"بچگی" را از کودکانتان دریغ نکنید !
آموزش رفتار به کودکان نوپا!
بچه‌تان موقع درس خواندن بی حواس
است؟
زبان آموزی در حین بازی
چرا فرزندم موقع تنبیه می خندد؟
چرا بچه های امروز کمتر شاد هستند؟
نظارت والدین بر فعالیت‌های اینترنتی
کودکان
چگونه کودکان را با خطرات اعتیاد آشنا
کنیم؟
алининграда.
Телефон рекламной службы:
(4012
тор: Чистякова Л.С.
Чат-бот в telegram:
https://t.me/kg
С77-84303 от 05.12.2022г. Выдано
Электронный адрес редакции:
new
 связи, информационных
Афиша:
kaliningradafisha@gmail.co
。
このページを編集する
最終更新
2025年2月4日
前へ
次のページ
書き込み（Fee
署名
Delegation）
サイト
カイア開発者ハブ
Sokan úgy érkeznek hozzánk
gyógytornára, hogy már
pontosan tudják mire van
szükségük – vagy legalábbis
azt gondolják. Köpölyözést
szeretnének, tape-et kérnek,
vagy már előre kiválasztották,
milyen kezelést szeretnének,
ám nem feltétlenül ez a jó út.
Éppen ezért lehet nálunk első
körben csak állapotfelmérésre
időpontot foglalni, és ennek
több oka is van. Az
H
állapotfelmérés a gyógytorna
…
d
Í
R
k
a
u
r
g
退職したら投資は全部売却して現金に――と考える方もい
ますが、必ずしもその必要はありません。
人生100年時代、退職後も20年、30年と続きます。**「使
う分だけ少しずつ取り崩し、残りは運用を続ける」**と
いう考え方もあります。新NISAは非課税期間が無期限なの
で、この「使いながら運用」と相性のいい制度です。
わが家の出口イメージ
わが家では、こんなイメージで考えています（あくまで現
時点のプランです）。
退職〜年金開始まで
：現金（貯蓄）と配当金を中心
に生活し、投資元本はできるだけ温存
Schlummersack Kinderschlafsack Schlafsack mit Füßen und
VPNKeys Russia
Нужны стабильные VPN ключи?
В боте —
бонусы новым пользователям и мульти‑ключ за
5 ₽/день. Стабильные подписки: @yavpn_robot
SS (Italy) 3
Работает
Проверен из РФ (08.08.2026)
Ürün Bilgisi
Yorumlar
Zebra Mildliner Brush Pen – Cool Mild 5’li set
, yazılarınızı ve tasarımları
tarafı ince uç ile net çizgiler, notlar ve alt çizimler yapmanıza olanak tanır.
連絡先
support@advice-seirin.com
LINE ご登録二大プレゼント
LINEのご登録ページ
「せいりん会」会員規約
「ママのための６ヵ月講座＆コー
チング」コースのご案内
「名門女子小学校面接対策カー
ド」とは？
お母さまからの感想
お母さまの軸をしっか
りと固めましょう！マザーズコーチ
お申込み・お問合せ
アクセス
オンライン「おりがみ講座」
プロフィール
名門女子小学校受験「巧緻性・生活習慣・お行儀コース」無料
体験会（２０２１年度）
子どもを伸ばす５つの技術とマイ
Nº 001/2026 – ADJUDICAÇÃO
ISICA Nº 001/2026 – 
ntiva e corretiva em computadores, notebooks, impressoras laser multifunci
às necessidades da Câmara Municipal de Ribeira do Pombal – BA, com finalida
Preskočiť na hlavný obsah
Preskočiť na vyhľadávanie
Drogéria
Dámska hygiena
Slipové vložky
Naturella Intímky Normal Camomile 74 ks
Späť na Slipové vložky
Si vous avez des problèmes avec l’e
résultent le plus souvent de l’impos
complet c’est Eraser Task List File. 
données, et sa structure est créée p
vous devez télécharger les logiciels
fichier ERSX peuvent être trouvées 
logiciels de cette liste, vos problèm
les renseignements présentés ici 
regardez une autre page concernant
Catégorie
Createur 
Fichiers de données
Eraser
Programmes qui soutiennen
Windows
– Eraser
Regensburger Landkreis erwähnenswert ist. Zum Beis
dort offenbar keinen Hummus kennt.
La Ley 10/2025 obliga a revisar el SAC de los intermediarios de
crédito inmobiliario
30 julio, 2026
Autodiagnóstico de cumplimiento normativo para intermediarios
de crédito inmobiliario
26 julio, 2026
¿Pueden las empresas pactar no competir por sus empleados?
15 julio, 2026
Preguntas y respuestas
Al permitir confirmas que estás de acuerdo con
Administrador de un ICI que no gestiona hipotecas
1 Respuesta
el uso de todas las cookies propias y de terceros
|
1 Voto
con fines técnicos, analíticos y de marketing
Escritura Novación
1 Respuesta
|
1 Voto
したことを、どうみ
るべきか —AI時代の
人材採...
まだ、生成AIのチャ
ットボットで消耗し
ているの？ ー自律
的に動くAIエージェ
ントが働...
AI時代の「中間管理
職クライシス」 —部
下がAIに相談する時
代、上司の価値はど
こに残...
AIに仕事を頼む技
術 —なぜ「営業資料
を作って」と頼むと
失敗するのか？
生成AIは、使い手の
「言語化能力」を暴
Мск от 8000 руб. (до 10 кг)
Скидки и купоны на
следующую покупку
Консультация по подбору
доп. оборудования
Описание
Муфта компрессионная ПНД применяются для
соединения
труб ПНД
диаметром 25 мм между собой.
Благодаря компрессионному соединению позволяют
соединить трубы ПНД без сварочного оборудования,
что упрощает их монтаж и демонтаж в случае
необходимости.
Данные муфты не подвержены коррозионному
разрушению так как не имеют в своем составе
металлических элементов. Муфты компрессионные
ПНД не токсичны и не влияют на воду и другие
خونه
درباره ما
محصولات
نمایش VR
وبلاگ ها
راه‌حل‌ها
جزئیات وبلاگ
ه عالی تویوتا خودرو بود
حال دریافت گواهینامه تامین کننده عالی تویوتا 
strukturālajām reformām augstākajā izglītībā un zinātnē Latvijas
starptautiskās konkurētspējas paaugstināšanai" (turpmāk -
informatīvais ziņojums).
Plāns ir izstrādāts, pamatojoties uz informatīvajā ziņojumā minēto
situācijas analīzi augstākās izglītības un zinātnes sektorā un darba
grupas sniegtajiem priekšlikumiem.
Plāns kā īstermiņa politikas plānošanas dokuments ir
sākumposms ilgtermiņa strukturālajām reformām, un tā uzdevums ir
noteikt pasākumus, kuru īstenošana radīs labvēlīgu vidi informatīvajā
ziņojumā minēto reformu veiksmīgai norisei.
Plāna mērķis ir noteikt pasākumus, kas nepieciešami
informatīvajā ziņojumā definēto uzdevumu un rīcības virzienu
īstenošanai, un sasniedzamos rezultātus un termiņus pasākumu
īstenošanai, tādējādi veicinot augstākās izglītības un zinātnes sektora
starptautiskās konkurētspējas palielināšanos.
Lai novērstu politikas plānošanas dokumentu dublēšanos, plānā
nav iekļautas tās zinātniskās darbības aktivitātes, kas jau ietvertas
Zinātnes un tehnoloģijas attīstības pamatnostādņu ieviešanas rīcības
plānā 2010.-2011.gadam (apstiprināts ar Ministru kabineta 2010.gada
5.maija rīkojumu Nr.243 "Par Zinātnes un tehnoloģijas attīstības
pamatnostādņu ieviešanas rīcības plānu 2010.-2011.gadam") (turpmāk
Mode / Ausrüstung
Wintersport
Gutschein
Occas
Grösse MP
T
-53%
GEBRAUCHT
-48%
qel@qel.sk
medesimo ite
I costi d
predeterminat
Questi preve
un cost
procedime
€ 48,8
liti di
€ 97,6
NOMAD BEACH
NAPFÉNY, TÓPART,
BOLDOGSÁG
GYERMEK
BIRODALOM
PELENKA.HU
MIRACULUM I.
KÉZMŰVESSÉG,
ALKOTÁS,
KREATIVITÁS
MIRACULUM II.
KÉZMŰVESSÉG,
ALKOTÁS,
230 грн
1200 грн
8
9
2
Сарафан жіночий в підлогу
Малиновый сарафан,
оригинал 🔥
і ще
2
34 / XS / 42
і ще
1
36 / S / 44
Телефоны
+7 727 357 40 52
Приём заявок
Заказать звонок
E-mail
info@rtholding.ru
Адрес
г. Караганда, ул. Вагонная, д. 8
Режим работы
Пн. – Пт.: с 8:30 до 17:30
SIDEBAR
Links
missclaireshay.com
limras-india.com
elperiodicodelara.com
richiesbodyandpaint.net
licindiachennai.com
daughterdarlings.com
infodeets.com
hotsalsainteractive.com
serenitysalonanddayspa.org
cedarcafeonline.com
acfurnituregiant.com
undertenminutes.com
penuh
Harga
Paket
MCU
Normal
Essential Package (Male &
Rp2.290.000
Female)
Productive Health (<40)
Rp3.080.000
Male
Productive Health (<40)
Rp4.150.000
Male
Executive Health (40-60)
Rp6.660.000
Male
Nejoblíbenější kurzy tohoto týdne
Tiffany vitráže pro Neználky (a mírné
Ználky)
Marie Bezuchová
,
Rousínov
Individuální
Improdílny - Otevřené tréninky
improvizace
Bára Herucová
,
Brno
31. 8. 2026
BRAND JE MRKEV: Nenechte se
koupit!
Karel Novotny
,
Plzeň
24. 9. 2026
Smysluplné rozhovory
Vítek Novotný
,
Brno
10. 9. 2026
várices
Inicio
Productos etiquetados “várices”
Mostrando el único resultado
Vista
-*-
:: INSTRUCTIONS TO FOLLOW ::
Every line that contains the string "gadam" should be copied from the entries.

:: RESPONSE AREA ::
plānā 2010.-2011.gadam (apstiprināts ar Ministru kabineta 2010.gada
pamatnostādņu ieviešanas rīcības plānu 2010.-2011.gadam") (turpmāk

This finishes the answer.